Start of SUPPLIED RECORDS

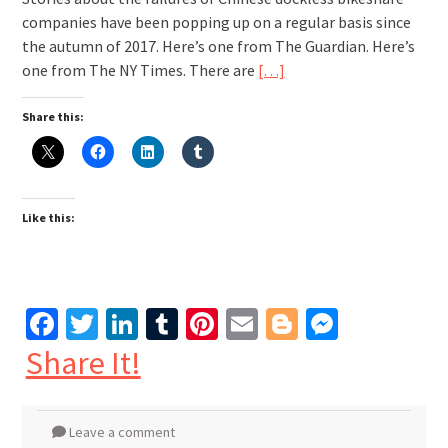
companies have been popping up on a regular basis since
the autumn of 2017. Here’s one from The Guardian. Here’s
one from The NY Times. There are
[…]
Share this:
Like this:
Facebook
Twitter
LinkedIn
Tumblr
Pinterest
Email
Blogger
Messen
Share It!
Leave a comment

End of SUPPLIED RECORDS
Start of SUPPLIED RECORDS

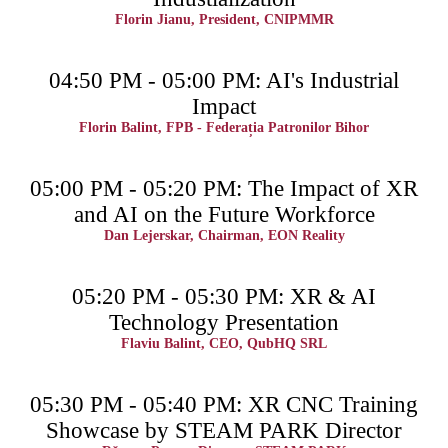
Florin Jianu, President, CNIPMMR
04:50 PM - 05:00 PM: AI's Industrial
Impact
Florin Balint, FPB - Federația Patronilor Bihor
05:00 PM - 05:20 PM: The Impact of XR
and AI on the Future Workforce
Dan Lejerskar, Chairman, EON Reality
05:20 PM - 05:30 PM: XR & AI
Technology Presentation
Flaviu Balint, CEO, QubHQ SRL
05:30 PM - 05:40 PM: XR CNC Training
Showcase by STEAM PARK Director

End of SUPPLIED RECORDS

PROBLEM DESCRIPTION – Retype the portion of the data above that starts on the line with "Technology Presentation" and finishes on the line with "Showcase by STEAM PARK Director", including both of those lines.

TASK OUTPUT –
Technology Presentation
Flaviu Balint, CEO, QubHQ SRL
05:30 PM - 05:40 PM: XR CNC Training
Showcase by STEAM PARK Director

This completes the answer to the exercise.